→ About this task: Once "The height and" turns up in a line below, reproduce that line and those after it exactly, stopping after the line with "What do you"; leave pictures out.

→ Excerpted records:
+---+

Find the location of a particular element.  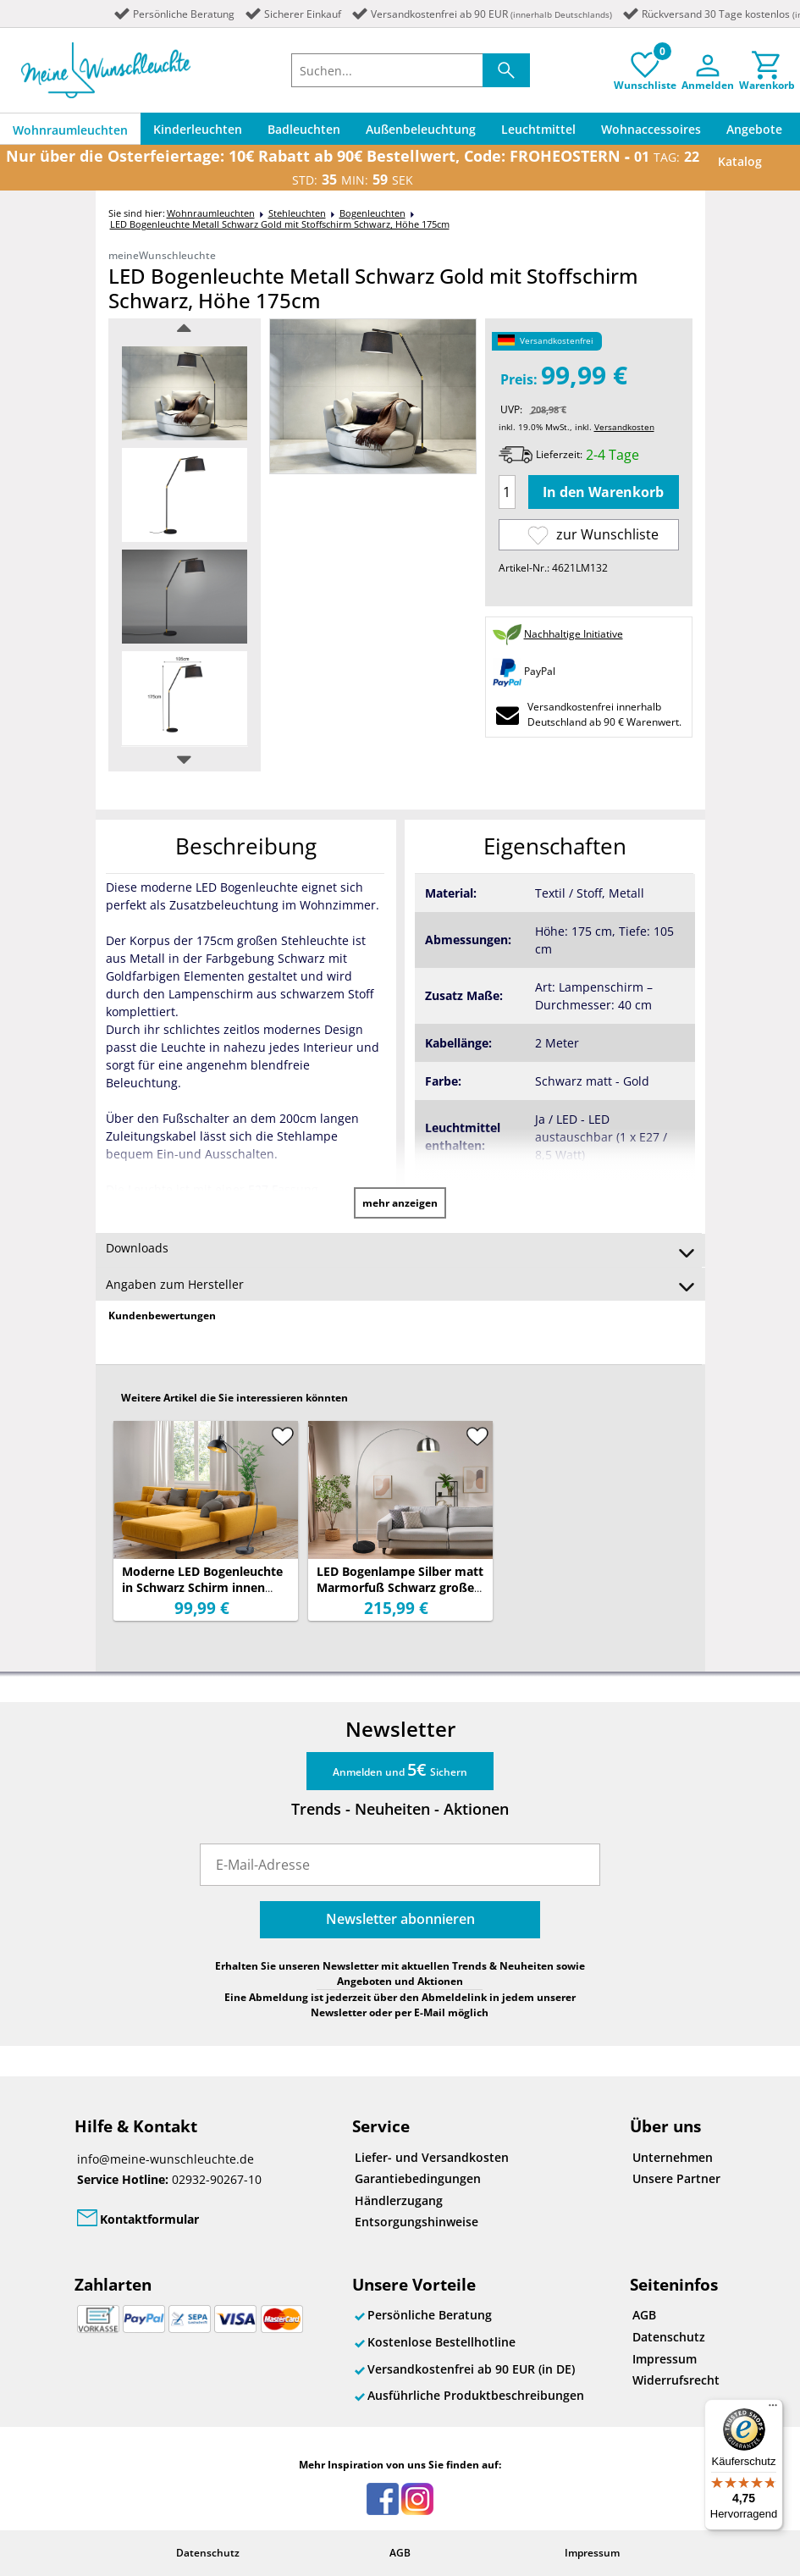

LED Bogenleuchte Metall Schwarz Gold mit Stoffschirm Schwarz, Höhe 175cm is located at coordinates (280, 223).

+---+

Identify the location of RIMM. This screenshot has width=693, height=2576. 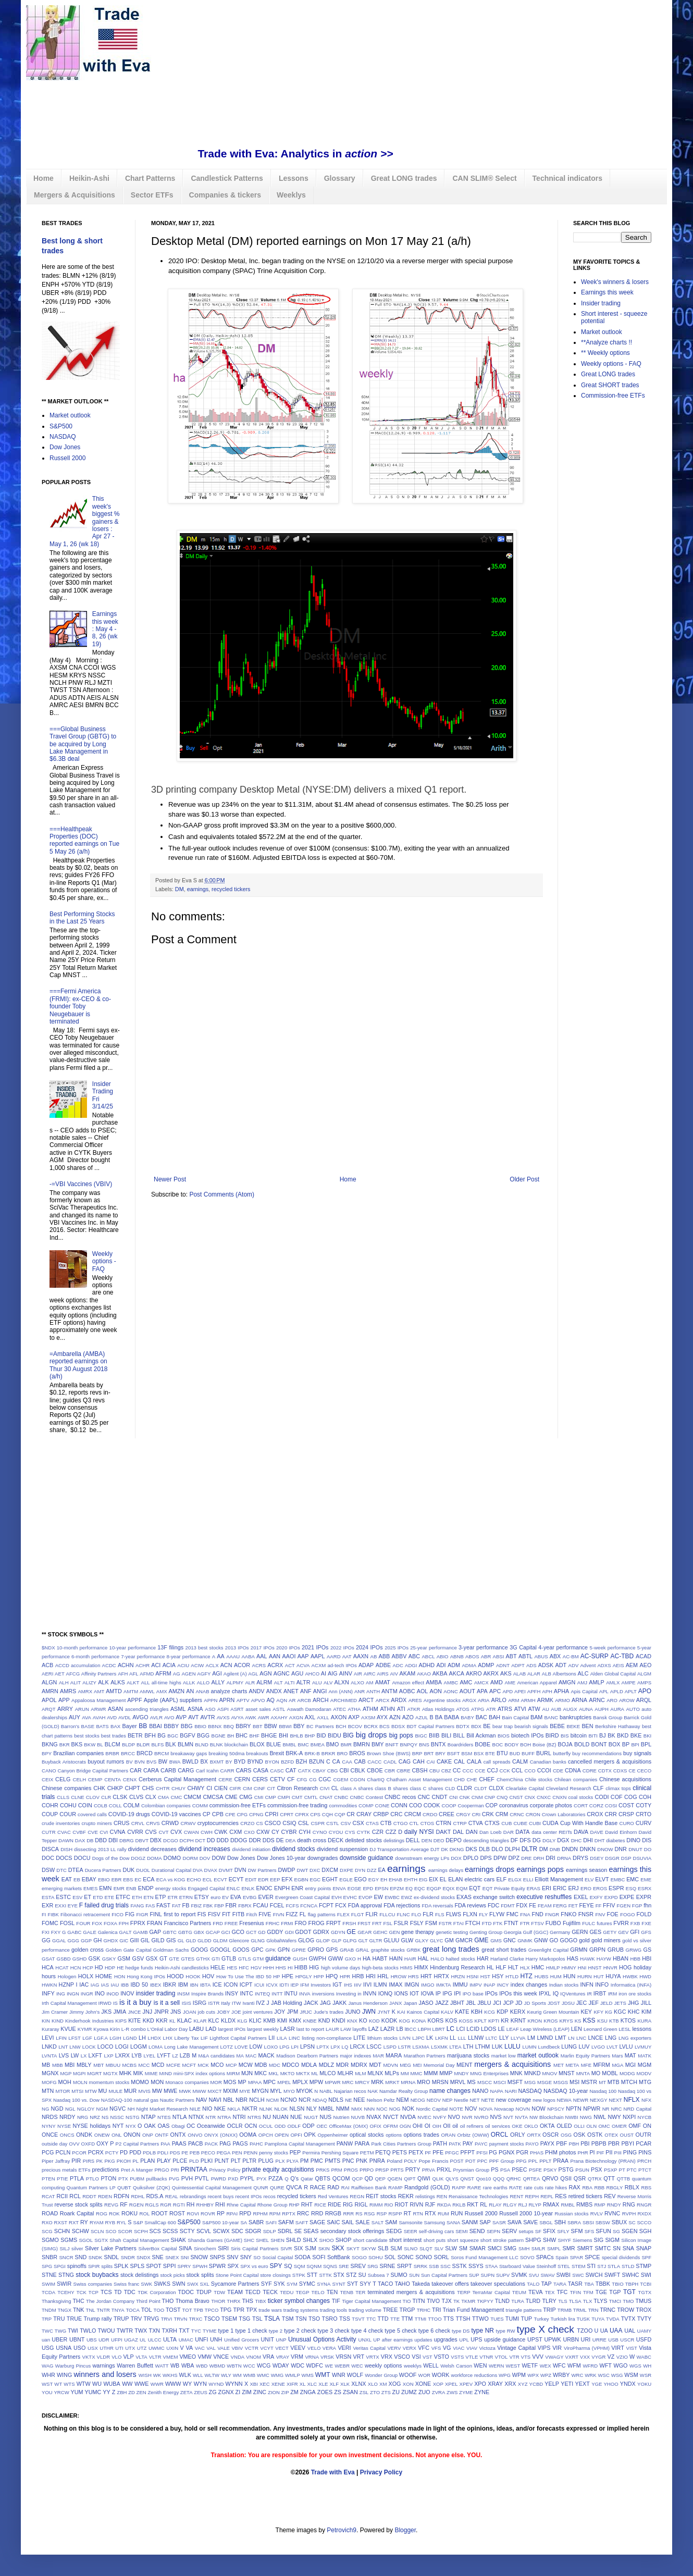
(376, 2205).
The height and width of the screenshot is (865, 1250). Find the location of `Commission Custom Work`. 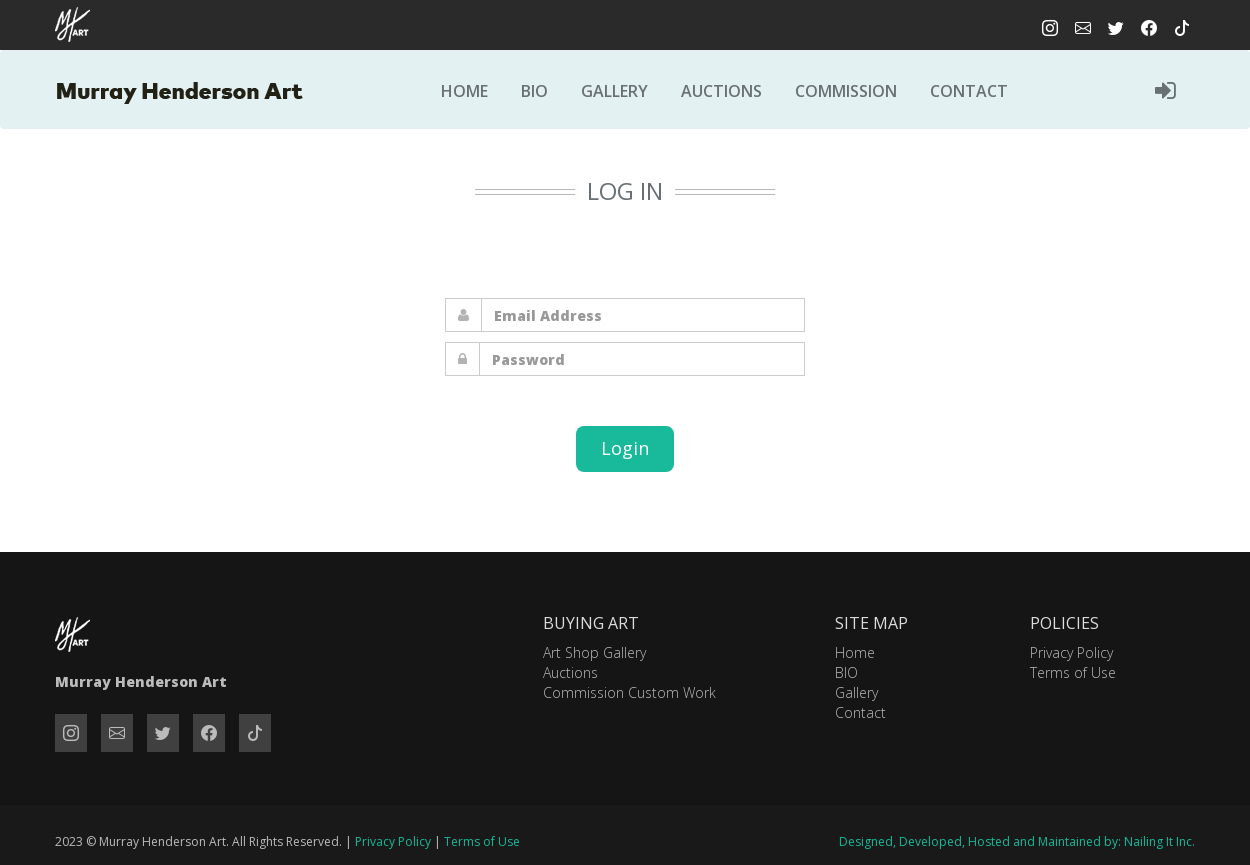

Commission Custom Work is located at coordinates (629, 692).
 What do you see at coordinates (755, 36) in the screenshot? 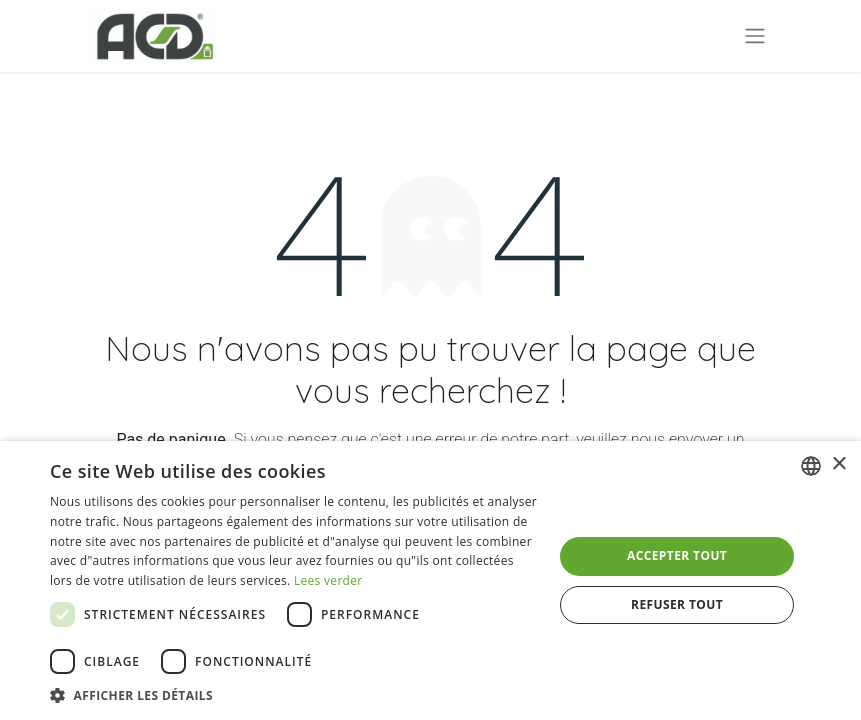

+---+

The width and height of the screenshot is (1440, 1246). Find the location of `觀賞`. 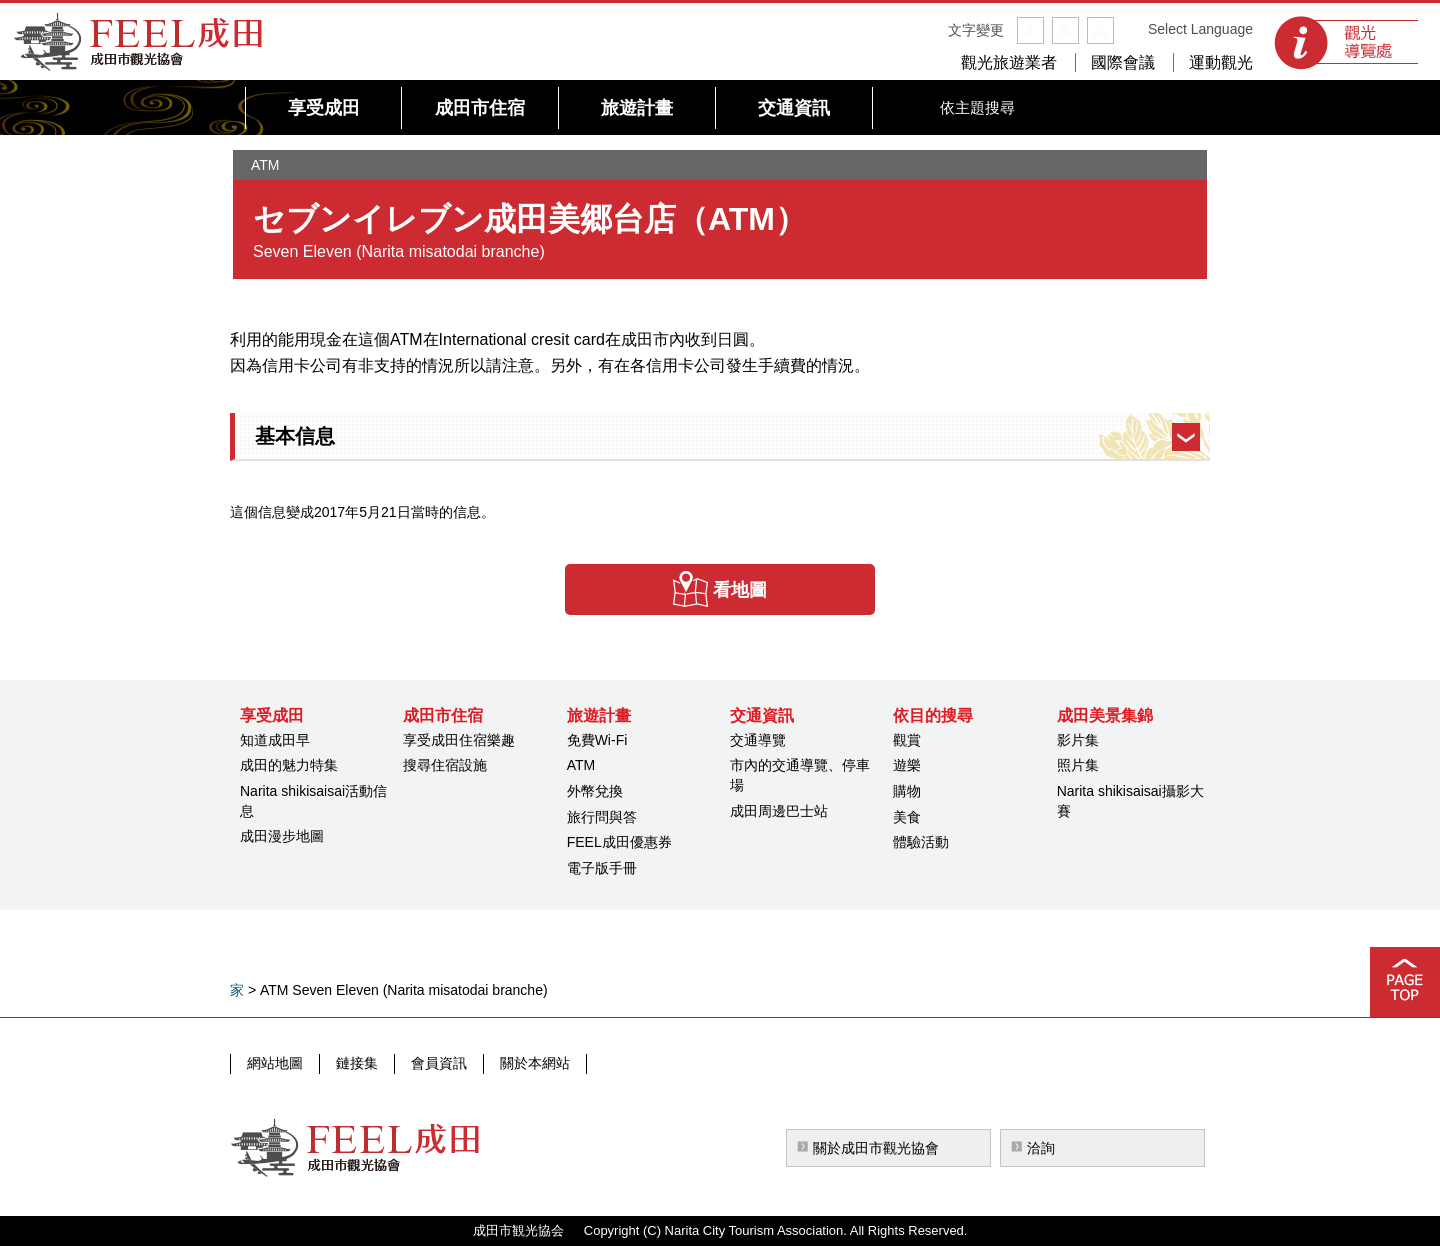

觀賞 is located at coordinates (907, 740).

+---+

→ Task output:
The height and width of the screenshot is (865, 1250). Find the location of `Commission Custom Work`. 

Commission Custom Work is located at coordinates (629, 692).
 What do you see at coordinates (755, 36) in the screenshot? 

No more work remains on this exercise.